How can I prove the minimum pumping length of finite language?

Question

Let L be the set of all strings over {0, 1} whose lengths are at most three. Since L is regular, the pumping lemma holds for L, and thus there is a pumping length p associated with L. What is the smallest possible pumping length associated with L?

For this problem, I think minimum pumping length for this language should be 4, because if pumping length is smaller than or equal to 3, then $xy^{i}z$ may not be in the given language, because its length could be longer than 3. So, I want to prove that 4 is the minimum pumping length for the given language, but I have no idea how to prove it accurately.
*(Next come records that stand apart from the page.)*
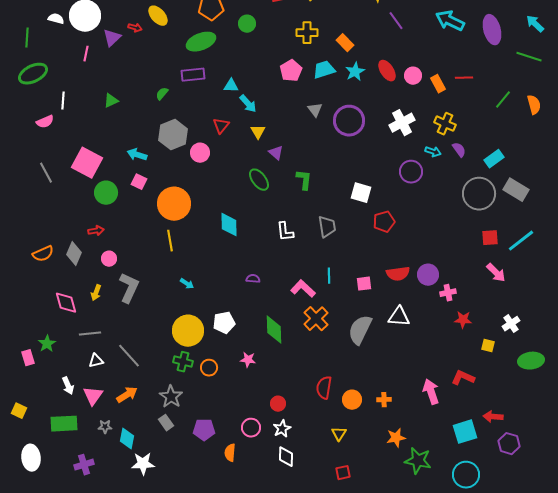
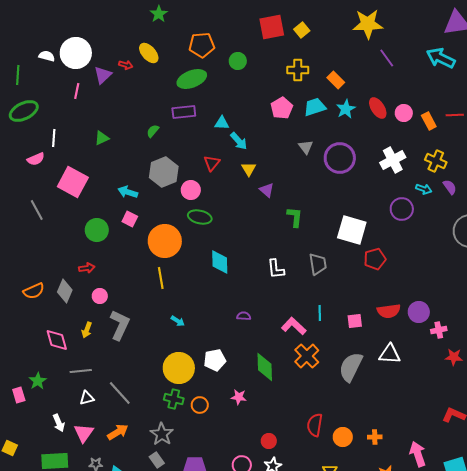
pink square: (87, 163) -> (73, 182), moved
green ellipse: (259, 180) -> (200, 217), moved, turned -40
white square: (361, 193) -> (352, 230), size x1.4
pink arrow: (431, 392) -> (418, 454), moved

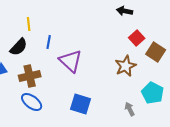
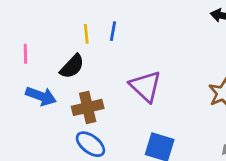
blue line: (49, 42) -> (113, 31), moved

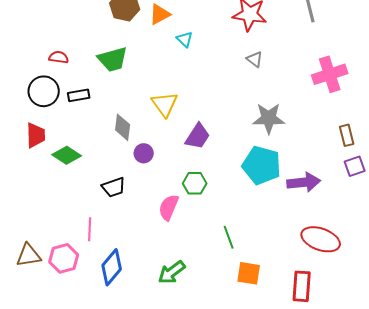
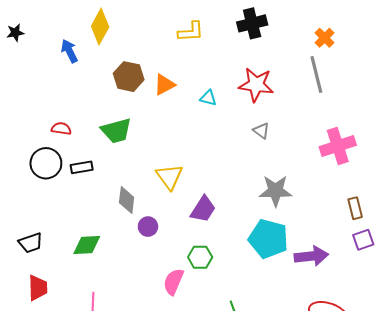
cyan triangle: (185, 39) -> (208, 98), moved, turned -30
red trapezoid: (36, 135) -> (38, 288), moved
green diamond: (67, 155) -> (87, 245), moved, turned -36
black trapezoid: (114, 187) -> (31, 243), moved

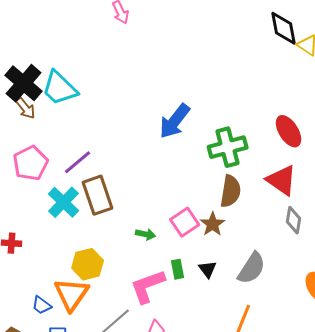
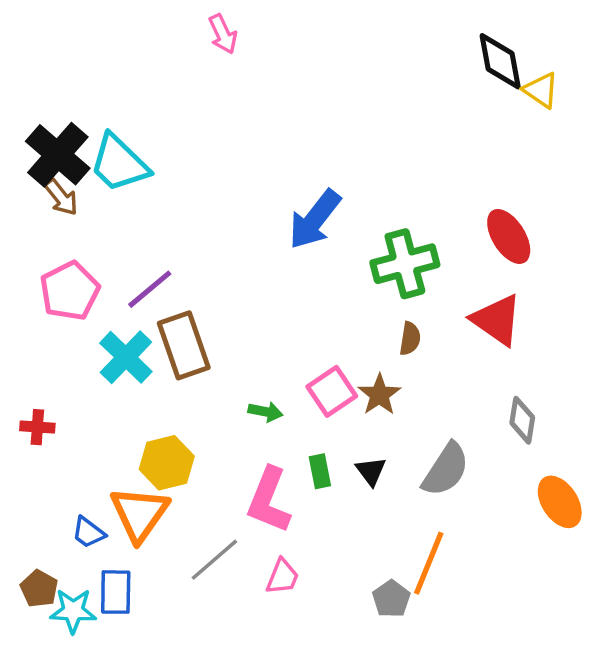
brown semicircle: (231, 191) -> (410, 339), size x0.6
gray diamond: (294, 220) -> (522, 420), moved
pink L-shape: (148, 286) -> (269, 500), turned -48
The explanation I wrote here is too informal, I think. Can anyone help me?

Answer 1

You explanation sounds good (you want to change "smaller than" in "smaller than or equal to").

Suppose towards a contradiction that the pumping length was $k \le 3$ then, since $w=000$ is a word of length at least $k$ in $L$, you could invoke the pumping lemma to conclude that $w$ can be written as $w=xyz$, with $|y|>0$, in such a way that $xy^ik \in L$ for any choice of $i \ge 0$.

This is a contradiction since the choice $i=4$ yields a word $w'$ of length $|w'| = |x| + 4 |y| + |z| \ge 4$ for which you simultaneously have $w' \in L$ (by the Pumping Lemma) and $w' \not\in L$ (by the definition of $L$).

In addition, to show that $k'=4$ is the smallest possible pumping length, you need to argue that $4$ is a valid choice for the pumping length. In your case this is trivial as the pumping lemma gives you a property over the set of all words in $L$ of length at least $k'$. For $k'=4$ this set is empty, which makes the statement trivially true.